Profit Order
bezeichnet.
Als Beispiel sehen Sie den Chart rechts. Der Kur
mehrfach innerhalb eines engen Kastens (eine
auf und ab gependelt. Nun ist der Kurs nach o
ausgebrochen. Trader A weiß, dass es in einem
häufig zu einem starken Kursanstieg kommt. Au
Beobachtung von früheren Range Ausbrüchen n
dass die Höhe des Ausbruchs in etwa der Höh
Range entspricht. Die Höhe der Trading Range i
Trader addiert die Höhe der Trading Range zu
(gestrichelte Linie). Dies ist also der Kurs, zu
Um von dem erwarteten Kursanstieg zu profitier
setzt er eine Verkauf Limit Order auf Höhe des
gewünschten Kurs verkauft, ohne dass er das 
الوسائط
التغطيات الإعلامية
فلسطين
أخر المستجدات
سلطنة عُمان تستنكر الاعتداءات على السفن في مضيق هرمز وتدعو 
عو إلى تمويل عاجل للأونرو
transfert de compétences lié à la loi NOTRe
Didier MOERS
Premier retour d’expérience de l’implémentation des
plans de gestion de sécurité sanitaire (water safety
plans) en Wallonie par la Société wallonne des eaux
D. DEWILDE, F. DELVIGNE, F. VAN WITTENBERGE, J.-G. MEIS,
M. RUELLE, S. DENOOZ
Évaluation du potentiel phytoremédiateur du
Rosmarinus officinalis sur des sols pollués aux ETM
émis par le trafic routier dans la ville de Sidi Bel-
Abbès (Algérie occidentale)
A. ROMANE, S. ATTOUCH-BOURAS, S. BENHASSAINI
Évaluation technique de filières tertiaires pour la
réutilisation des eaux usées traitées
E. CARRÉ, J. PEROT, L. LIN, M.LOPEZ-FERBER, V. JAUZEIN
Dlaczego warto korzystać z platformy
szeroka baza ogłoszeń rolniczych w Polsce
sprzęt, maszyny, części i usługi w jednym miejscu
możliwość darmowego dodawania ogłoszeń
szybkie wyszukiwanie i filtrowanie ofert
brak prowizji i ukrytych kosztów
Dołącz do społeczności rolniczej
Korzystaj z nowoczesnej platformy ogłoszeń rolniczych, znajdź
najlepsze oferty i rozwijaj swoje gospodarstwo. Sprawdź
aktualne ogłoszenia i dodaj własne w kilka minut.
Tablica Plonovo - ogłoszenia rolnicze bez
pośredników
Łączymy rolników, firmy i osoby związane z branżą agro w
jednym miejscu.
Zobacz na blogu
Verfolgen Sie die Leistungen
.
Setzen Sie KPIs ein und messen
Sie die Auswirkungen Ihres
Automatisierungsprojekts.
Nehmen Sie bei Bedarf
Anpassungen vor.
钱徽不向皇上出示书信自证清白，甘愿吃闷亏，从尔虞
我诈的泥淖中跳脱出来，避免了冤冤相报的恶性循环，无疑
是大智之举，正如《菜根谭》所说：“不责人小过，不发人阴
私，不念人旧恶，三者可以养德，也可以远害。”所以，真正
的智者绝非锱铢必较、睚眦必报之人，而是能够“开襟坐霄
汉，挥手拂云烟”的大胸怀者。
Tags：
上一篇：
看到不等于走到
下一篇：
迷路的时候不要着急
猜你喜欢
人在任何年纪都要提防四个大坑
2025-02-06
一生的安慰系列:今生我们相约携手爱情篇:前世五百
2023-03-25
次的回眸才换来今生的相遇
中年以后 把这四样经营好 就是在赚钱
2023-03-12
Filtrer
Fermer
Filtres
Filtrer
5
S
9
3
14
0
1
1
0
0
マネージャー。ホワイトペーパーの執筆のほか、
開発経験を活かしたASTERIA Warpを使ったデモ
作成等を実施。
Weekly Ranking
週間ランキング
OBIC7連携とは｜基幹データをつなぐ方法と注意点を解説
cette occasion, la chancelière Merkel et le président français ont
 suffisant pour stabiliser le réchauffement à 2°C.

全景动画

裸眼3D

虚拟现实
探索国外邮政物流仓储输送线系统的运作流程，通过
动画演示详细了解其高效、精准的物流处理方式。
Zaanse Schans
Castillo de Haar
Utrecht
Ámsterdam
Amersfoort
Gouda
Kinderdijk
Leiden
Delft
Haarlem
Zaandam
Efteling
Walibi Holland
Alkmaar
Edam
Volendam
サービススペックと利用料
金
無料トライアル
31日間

****************

▸ **Brief**:
Go through the records line by line, and copy each line that holds the string "plans".

▸ **Output for this task**:
plans de gestion de sécurité sanitaire (water safety
plans) en Wallonie par la Société wallonne des eaux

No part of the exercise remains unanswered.